Sonntag sollst du sterben



Originaltitel: Gunslinger (1956)
Regie: Roger Corman Drehbuch: Charles B. Griffith & Mark Hanna
Darsteller: Beverly Garland, John Ireland, Allison Hayes FSK: 18


“Manchmal reagieren die Leute komisch, wenn eine Witwe Hosen trägt. Auch wenn sie schwarz sind.“

Noch bei der Beerdigung ihres Mannes knallt sie einen Mittäter ab, der dumm genug war, der Zeremonie beizuwohnen. Am nächsten Tag prangt der Stern des Gesetztes an ihrer zarten Bluse. Sie räumt auf in ihrer Stadt. Gesetzlose haben keine Chance mehr und der Tod ihres Mannes ist auch noch nicht geklärt.
Marshal Rose Hood (Beverly Garland) hat viel zu tun und muss alles und jeden in Oracle City im Auge behalten.

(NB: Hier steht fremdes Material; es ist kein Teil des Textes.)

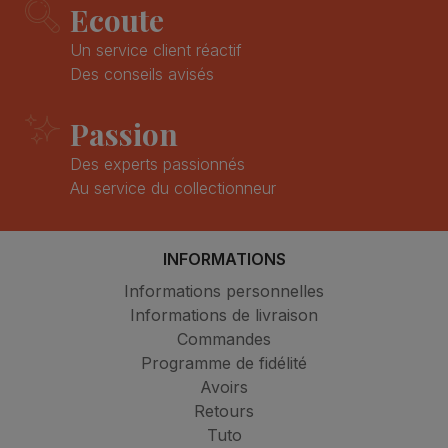
Ecoute
Un service client réactif
Des conseils avisés
Passion
Des experts passionnés
Au service du collectionneur
INFORMATIONS
Informations personnelles
Informations de livraison
Commandes
Programme de fidélité
Avoirs
Retours
Tuto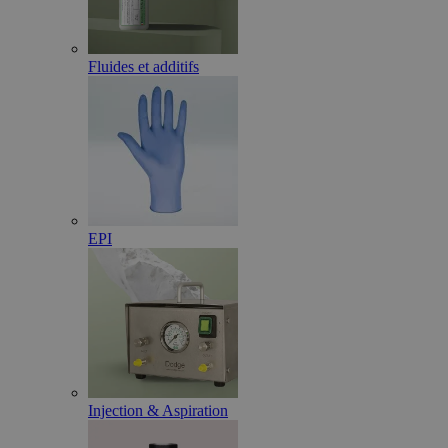
Fluides et additifs
EPI
Injection & Aspiration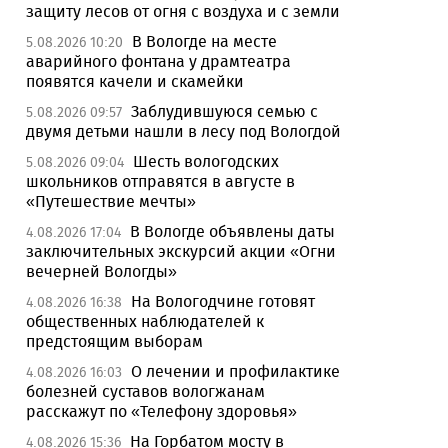
защиту лесов от огня с воздуха и с земли
В Вологде на месте
5.08.2026 10:20
аварийного фонтана у драмтеатра
появятся качели и скамейки
Заблудившуюся семью с
5.08.2026 09:57
двумя детьми нашли в лесу под Вологдой
Шесть вологодских
5.08.2026 09:04
школьников отправятся в августе в
«Путешествие мечты»
В Вологде объявлены даты
4.08.2026 17:04
заключительных экскурсий акции «Огни
вечерней Вологды»
На Вологодчине готовят
4.08.2026 16:38
общественных наблюдателей к
предстоящим выборам
О лечении и профилактике
4.08.2026 16:03
болезней суставов вологжанам
расскажут по «Телефону здоровья»
На Горбатом мосту в
4.08.2026 15:36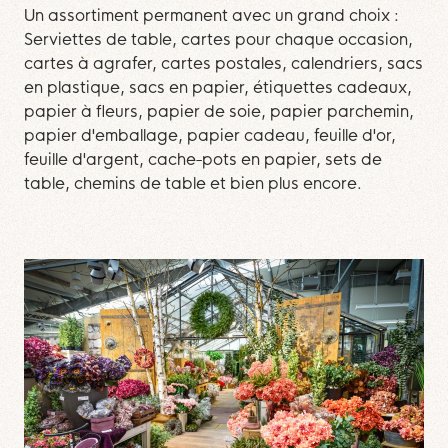
Un assortiment permanent avec un grand choix :
Serviettes de table, cartes pour chaque occasion,
cartes à agrafer, cartes postales, calendriers, sacs
en plastique, sacs en papier, étiquettes cadeaux,
papier à fleurs, papier de soie, papier parchemin,
papier d'emballage, papier cadeau, feuille d'or,
feuille d'argent, cache-pots en papier, sets de
table, chemins de table et bien plus encore.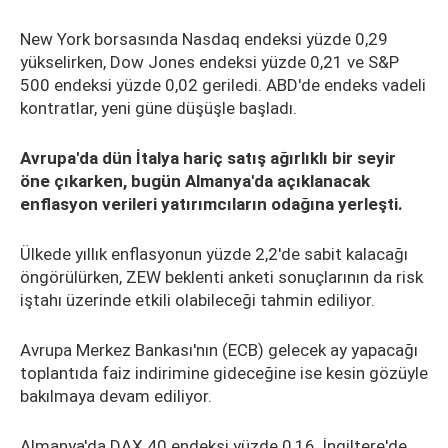
New York borsasında Nasdaq endeksi yüzde 0,29
yükselirken, Dow Jones endeksi yüzde 0,21 ve S&P
500 endeksi yüzde 0,02 geriledi. ABD'de endeks vadeli
kontratlar, yeni güne düşüşle başladı.
Avrupa'da dün İtalya hariç satış ağırlıklı bir seyir
öne çıkarken, bugün Almanya'da açıklanacak
enflasyon verileri yatırımcıların odağına yerleşti.
Ülkede yıllık enflasyonun yüzde 2,2'de sabit kalacağı
öngörülürken, ZEW beklenti anketi sonuçlarının da risk
iştahı üzerinde etkili olabileceği tahmin ediliyor.
Avrupa Merkez Bankası'nın (ECB) gelecek ay yapacağı
toplantıda faiz indirimine gideceğine ise kesin gözüyle
bakılmaya devam ediliyor.
Almanya'da DAX 40 endeksi yüzde 0,16, İngiltere'de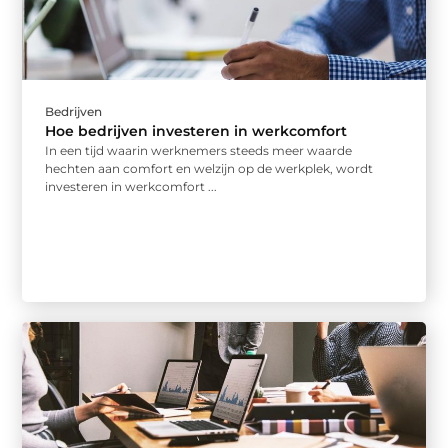
Bedrijven
Hoe bedrijven investeren in werkcomfort
In een tijd waarin werknemers steeds meer waarde
hechten aan comfort en welzijn op de werkplek, wordt
investeren in werkcomfort ...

Vor allem die fiese Saloonbesitzerin Erica Page, der das meiste Land in der Gegend gehört und die noch große Pläne mit dem Örtchen hat. Schließlich soll hier bald die Eisenbahn um die Ecke kurven. Doch zuerst muss sie an der hartnäckigen Rose vorbei und bestellt den Kopfgeldjäger Cane Miro (John Ireland, ’Spaceshift’) aus Tombstone in die Stadt. Zu dumm, dass sich der Schuft in die Gesetzeshüterin verliebt und ein gefährliches Spielchen ins Rollen bringt, das nur für einen von beiden gut enden kann…

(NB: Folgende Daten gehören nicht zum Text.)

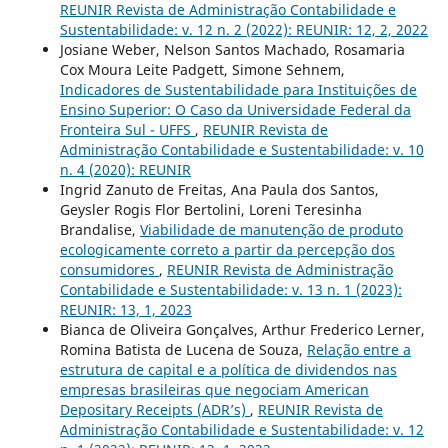
REUNIR Revista de Administração Contabilidade e
Sustentabilidade: v. 12 n. 2 (2022): REUNIR: 12, 2, 2022
Josiane Weber, Nelson Santos Machado, Rosamaria
Cox Moura Leite Padgett, Simone Sehnem,
Indicadores de Sustentabilidade para Instituições de
Ensino Superior: O Caso da Universidade Federal da
Fronteira Sul - UFFS
,
REUNIR Revista de
Administração Contabilidade e Sustentabilidade: v. 10
n. 4 (2020): REUNIR
Ingrid Zanuto de Freitas, Ana Paula dos Santos,
Geysler Rogis Flor Bertolini, Loreni Teresinha
Brandalise,
Viabilidade de manutenção de produto
ecologicamente correto a partir da percepção dos
consumidores
,
REUNIR Revista de Administração
Contabilidade e Sustentabilidade: v. 13 n. 1 (2023):
REUNIR: 13, 1, 2023
Bianca de Oliveira Gonçalves, Arthur Frederico Lerner,
Romina Batista de Lucena de Souza,
Relação entre a
estrutura de capital e a política de dividendos nas
empresas brasileiras que negociam American
Depositary Receipts (ADR’s)
,
REUNIR Revista de
Administração Contabilidade e Sustentabilidade: v. 12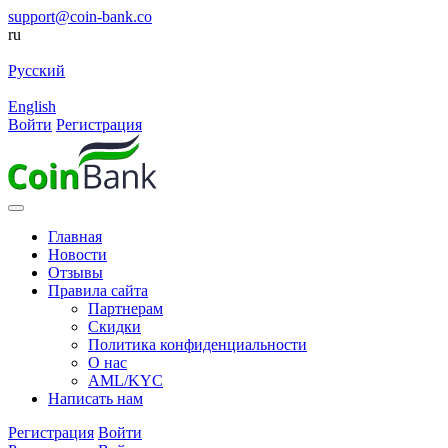
support@coin-bank.co
ru
Русский
English
Войти
Регистрация
Главная
Новости
Отзывы
Правила сайта
Партнерам
Скидки
Политика конфиденциальности
О нас
AML/KYC
Написать нам
Регистрация
Войти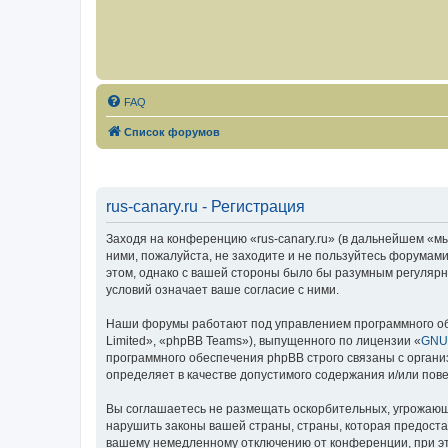
FAQ
Список форумов
rus-canary.ru - Регистрация
Заходя на конференцию «rus-canary.ru» (в дальнейшем «мы»,
ними, пожалуйста, не заходите и не пользуйтесь форумами
этом, однако с вашей стороны было бы разумным регулярно
условий означает ваше согласие с ними.
Наши форумы работают под управлением программного об
Limited», «phpBB Teams»), выпущенного по лицензии «
GNU 
программного обеспечения phpBB строго связаны с органи
определяет в качестве допустимого содержания и/или по
Вы соглашаетесь не размещать оскорбительных, угрожающ
нарушить законы вашей страны, страны, которая предоста
вашему немедленному отключению от конференции, при это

“Ich werde aus ihnen keine schlechtere Frau machen und sie machen aus mir keinen besseren Mann.“

"Hände hoch!" ...

Eine Frau, die 1956 in einem Western zum Marshal ernannt wird, jede Menge Ärsche tritt und die örtlichen Saloon-Tanzmäuse aus der Stadt vertreiben will, weil diese “..gegen die Hygiene-Vorschriften verstoßen…“. Nee, sowas hat’s nicht alle Tage. Aber hey, hier haben wir es halt nicht mit einem John Ford Epos zu tun, sondern mit waschechter Roger Corman Kost, die in mühseliger Handarbeit innerhalb von 7 Tagen abgedreht wurde und wo die Sets klar als solche zu erkennen sind (Ziegelstein-Tapete soweit das Auge reicht). Wir fragen also nicht nach Realismus und Ausstattung der Güteklasse A, sondern nach Emotionen und kurzweiliger Unterhaltung. Im Klartext: Catfights, Schießereien, Western-Lokal Kolorit und eine Bürgerkriegs-Rückblende, die lediglich erzählt und mit dramatischer Musik untermalt wird, aber nie wirklich im Bild erscheinen will (etwas ähnliches hab ich auch noch nicht… nicht gesehen). Viele unterhaltsame Aspekte der typischen Pferdeoper (Güteklasse B) findet man in ’Gunslinger’, Cormans viertem Western. Das angspannte Verhältnis von John Ireland und Berverly Garland rutscht zwischen den Begriffen ’leidenschaftlich’, ’bizarr’ und ’schrecklich albern’ hin und her, während man für Allison Hayes (’Angriff der 20 Meter Frau’) fiese aber auch kecke Darstellung tatsächlich Sympathie aufbringen kann. An abgedrehten Charakteren (die drei Tanzmäuse in Galgenlaune, der leicht verwirrte Bartender und ein “Hallo Leute!“ Cameo von Dick Miller) fehlt es dem Film genauso wenig, wie an einer dilettantischen Synchronisation mitsamt all den üblen, als auch spaßigen Dialogfetzen. (“Jeder Winkeladvokat beweist in drei Tagen seine geistige Armut.“)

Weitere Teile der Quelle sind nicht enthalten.